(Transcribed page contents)
>>>

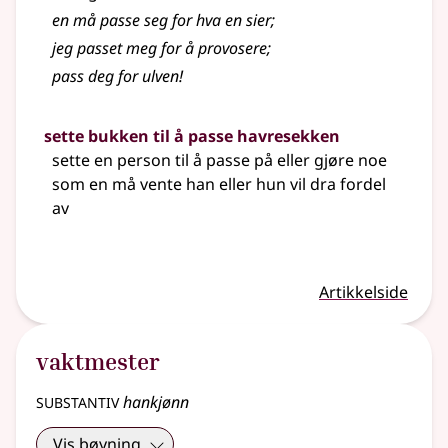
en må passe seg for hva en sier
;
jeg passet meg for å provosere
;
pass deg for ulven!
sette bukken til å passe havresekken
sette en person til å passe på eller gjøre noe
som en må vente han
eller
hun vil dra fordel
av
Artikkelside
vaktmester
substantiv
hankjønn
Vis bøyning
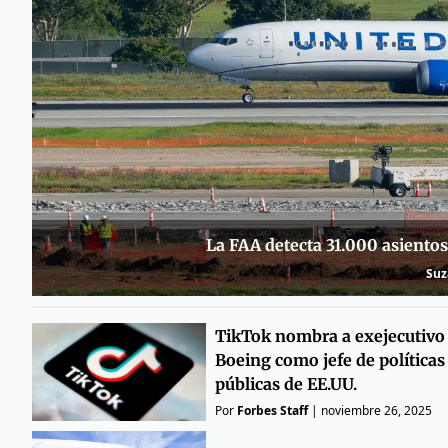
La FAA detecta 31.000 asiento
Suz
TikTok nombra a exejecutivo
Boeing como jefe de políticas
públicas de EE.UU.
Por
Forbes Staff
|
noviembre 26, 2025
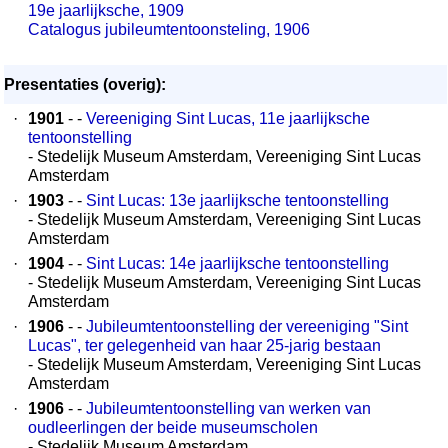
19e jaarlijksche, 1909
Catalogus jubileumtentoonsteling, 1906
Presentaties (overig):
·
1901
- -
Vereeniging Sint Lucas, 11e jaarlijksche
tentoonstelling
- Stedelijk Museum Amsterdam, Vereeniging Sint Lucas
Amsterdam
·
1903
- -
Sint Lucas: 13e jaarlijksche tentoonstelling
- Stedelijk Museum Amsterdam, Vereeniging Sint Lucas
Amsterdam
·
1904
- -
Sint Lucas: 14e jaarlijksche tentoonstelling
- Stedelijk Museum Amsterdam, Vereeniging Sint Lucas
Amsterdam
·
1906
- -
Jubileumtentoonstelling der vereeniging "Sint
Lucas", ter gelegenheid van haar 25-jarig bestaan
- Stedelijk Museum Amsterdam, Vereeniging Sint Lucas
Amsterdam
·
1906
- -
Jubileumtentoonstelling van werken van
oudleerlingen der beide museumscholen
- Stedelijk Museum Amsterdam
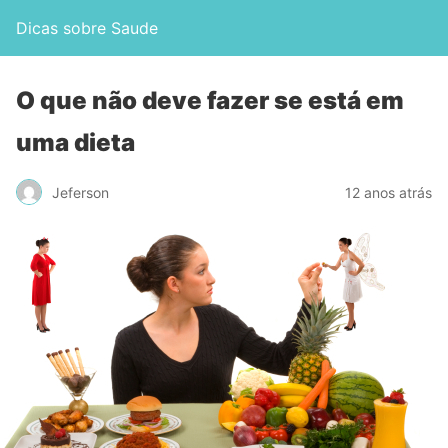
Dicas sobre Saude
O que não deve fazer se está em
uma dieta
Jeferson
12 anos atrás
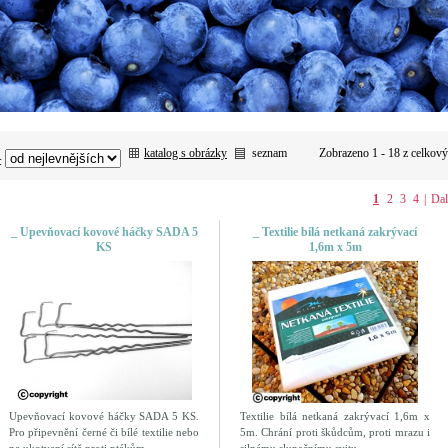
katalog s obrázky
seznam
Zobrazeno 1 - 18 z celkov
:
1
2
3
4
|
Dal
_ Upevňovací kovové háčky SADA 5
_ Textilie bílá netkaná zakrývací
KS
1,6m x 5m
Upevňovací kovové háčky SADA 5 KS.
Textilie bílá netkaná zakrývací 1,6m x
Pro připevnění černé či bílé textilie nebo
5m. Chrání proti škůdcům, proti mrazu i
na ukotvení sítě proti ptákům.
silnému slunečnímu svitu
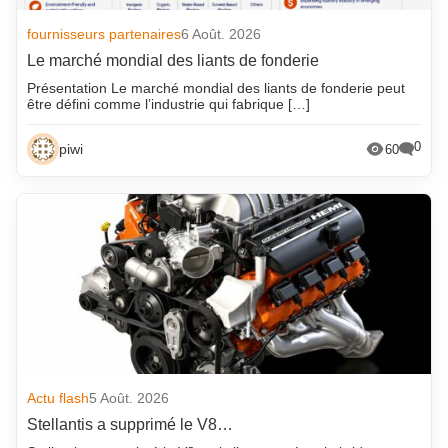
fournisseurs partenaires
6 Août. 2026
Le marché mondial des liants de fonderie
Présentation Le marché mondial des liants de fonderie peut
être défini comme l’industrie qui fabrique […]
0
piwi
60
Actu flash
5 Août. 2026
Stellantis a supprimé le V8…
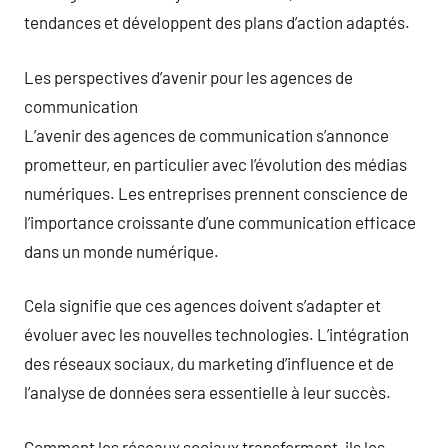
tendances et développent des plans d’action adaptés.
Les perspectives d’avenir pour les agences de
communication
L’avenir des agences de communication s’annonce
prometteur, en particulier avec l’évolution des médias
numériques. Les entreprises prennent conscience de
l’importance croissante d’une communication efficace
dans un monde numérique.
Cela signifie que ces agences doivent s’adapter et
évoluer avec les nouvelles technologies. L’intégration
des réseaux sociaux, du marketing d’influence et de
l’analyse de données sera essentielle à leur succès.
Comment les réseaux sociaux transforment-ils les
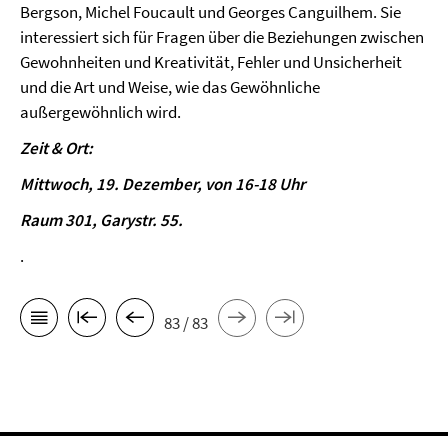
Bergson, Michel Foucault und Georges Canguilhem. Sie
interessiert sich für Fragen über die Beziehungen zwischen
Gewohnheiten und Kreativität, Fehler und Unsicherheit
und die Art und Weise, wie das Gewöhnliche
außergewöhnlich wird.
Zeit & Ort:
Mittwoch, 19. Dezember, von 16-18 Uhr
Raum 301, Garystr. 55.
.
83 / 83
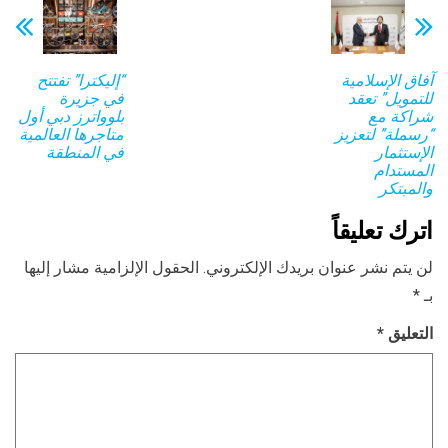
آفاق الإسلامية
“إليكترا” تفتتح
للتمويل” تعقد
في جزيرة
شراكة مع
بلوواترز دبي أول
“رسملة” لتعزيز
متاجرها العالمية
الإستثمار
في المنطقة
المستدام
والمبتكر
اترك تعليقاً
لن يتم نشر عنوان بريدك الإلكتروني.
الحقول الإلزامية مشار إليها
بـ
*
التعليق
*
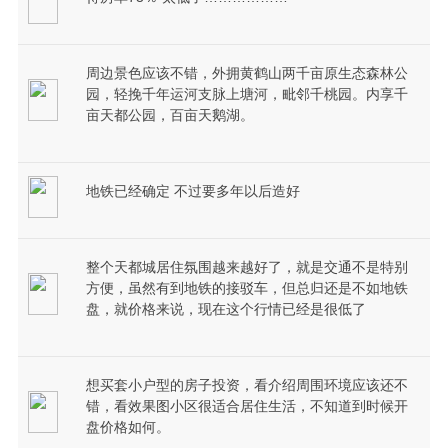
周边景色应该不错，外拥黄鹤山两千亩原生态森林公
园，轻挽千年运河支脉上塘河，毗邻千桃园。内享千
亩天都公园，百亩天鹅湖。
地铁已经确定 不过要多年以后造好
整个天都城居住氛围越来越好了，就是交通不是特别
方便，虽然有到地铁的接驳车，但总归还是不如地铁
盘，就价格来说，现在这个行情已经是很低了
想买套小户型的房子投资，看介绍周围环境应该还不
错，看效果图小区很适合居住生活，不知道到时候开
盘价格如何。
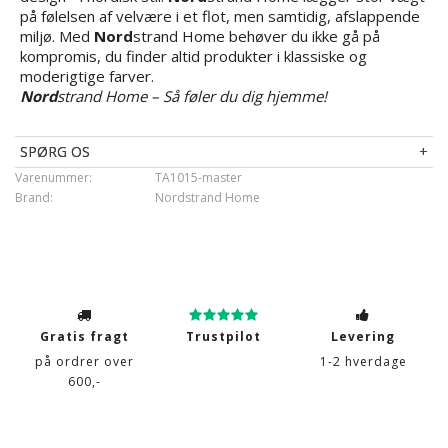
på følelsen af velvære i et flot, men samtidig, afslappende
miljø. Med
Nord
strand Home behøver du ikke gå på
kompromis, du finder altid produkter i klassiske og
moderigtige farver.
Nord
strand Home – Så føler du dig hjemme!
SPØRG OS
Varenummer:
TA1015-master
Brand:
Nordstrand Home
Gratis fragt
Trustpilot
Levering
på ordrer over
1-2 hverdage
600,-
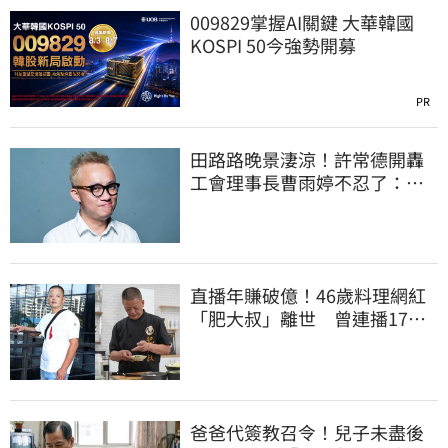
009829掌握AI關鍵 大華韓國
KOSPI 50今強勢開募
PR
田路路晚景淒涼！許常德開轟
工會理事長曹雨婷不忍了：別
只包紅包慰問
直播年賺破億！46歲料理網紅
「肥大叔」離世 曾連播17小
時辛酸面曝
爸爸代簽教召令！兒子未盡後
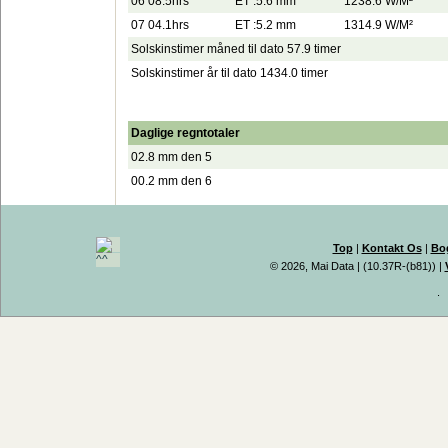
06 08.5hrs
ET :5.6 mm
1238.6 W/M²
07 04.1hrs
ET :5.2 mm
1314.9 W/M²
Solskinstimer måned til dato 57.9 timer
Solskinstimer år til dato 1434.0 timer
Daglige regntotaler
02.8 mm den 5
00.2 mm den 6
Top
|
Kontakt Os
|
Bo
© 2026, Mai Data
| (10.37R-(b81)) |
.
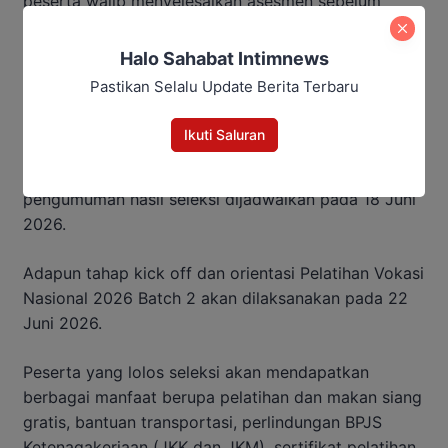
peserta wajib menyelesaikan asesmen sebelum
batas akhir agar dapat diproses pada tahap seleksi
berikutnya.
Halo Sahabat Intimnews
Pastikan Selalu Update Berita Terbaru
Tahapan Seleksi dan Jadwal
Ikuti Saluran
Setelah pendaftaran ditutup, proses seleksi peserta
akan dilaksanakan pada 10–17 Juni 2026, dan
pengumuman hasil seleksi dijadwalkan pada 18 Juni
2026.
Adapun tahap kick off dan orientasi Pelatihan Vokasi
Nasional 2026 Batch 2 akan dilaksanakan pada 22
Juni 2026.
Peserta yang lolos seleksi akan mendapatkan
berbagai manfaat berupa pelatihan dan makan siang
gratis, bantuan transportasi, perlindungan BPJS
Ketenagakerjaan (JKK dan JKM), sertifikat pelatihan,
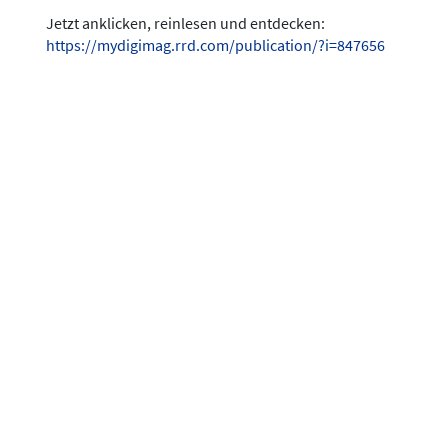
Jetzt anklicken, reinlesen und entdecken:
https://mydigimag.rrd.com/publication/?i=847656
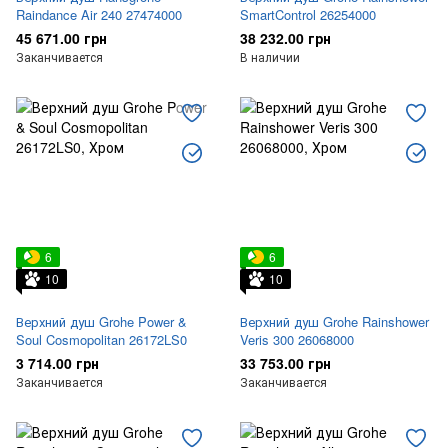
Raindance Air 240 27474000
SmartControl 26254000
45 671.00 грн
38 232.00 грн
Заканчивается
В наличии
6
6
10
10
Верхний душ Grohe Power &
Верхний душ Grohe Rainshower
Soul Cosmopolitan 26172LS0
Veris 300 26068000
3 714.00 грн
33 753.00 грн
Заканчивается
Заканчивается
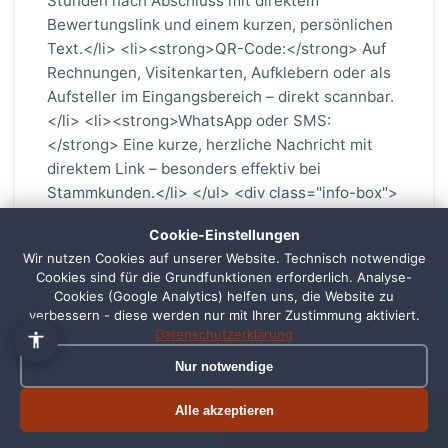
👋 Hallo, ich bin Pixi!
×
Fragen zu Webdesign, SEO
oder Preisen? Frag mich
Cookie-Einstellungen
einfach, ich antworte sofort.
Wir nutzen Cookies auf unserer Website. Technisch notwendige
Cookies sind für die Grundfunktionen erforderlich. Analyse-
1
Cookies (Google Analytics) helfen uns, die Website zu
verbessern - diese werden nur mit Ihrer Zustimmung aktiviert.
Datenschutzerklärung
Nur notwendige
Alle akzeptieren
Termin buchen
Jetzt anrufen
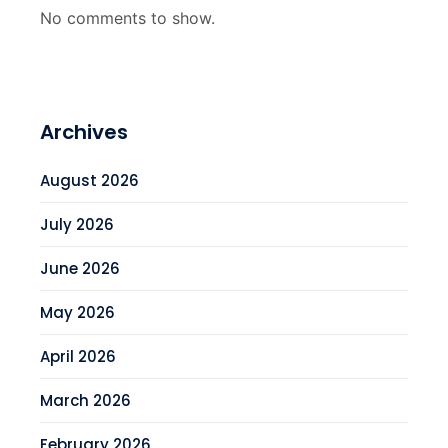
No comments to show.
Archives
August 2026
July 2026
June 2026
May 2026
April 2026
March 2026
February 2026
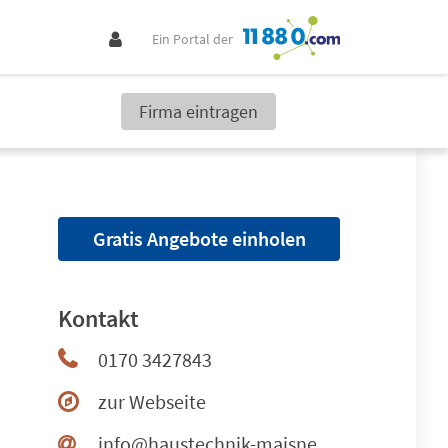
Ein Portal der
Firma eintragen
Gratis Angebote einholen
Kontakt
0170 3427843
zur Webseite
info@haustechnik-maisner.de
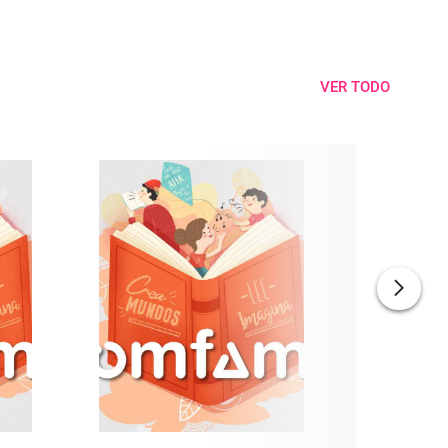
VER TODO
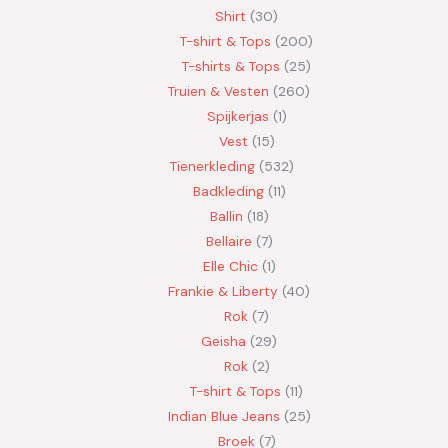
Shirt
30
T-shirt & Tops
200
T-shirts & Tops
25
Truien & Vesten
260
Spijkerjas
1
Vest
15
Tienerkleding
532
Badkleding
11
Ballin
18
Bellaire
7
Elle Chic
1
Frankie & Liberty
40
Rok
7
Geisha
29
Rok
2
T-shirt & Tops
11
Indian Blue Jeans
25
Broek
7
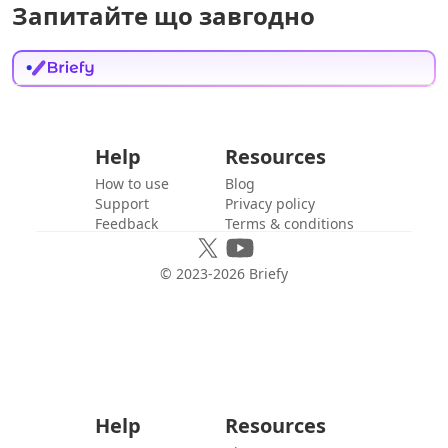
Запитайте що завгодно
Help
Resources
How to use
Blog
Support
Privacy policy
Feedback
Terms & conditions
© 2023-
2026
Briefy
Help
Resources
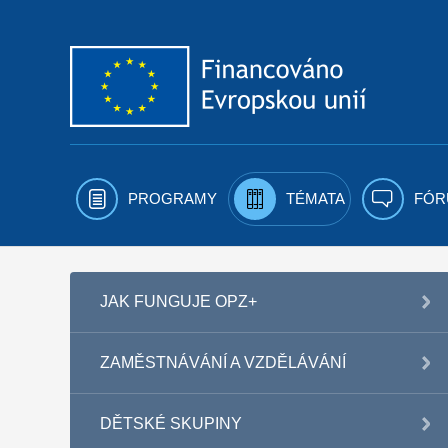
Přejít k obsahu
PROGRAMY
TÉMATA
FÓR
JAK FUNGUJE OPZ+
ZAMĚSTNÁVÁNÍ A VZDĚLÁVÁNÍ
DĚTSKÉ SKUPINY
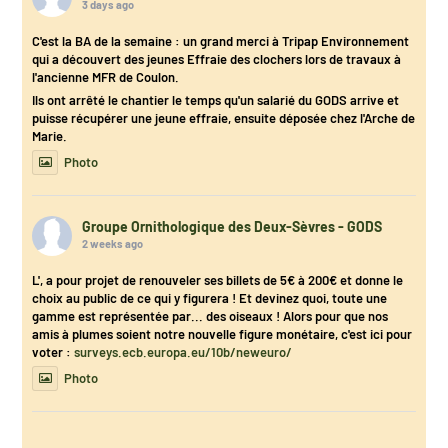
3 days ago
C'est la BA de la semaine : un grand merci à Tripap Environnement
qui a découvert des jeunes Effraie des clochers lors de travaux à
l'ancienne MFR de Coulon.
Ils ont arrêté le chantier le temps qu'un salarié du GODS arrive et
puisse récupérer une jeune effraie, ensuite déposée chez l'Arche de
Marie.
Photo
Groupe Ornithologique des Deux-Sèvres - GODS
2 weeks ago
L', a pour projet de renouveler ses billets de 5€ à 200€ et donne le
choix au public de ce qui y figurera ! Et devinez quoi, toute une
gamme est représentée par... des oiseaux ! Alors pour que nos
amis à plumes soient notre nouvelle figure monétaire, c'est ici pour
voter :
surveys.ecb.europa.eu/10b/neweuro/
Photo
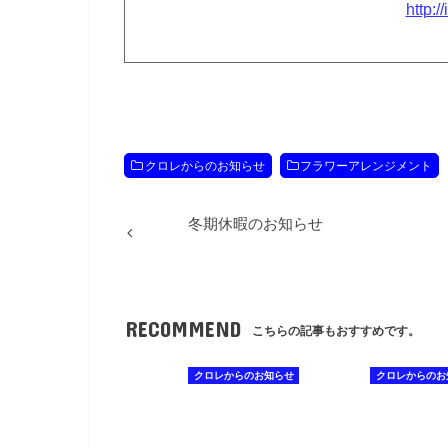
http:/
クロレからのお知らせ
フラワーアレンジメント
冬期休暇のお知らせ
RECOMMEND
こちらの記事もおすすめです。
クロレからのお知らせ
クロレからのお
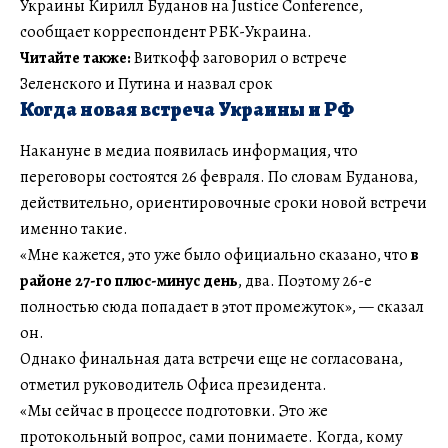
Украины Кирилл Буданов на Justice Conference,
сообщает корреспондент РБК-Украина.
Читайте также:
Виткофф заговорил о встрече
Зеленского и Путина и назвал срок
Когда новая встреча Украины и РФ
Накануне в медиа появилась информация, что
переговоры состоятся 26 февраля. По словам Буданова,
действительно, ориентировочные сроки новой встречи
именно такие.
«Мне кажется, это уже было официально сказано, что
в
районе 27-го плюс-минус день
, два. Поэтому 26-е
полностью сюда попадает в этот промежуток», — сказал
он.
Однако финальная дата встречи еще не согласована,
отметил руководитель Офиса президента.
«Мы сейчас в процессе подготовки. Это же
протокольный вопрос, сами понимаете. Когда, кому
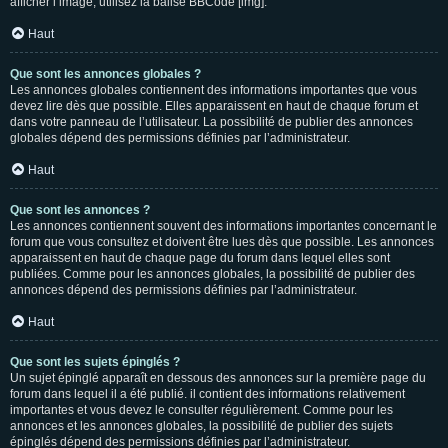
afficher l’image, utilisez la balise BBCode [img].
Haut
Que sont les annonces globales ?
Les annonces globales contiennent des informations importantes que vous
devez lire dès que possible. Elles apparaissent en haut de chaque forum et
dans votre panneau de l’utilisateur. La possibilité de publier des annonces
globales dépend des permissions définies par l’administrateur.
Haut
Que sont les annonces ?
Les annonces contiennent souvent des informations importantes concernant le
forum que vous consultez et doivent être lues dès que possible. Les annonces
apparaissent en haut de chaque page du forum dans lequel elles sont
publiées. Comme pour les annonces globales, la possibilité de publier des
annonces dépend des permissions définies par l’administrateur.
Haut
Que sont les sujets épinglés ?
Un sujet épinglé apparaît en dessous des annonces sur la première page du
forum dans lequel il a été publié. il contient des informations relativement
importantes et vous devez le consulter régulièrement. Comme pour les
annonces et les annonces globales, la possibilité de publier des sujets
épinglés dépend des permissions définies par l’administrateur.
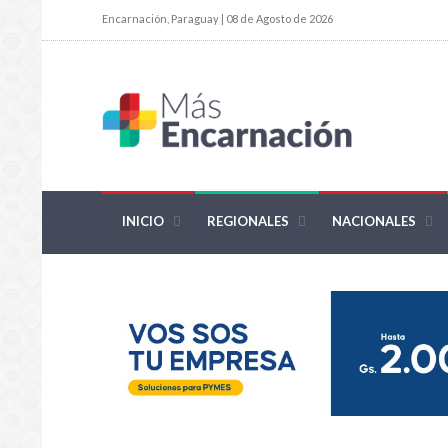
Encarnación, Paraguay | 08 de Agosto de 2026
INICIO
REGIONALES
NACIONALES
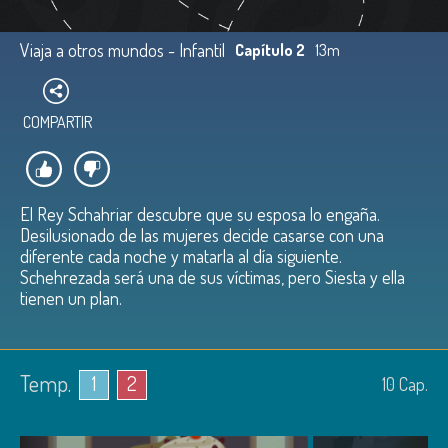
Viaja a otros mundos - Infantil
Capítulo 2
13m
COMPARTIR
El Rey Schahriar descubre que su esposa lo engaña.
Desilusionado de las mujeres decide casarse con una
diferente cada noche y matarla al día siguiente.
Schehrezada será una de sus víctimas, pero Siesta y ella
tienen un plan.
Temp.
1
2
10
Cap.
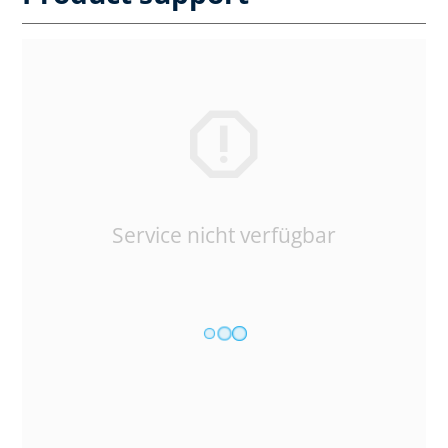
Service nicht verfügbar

<<<

■ **Task to complete**:
Scan the records for the string "mondial" and report each line where it occurs.

■ **Exercise output**:
Le marché mondial des liants de fonderie
Présentation Le marché mondial des liants de fonderie peut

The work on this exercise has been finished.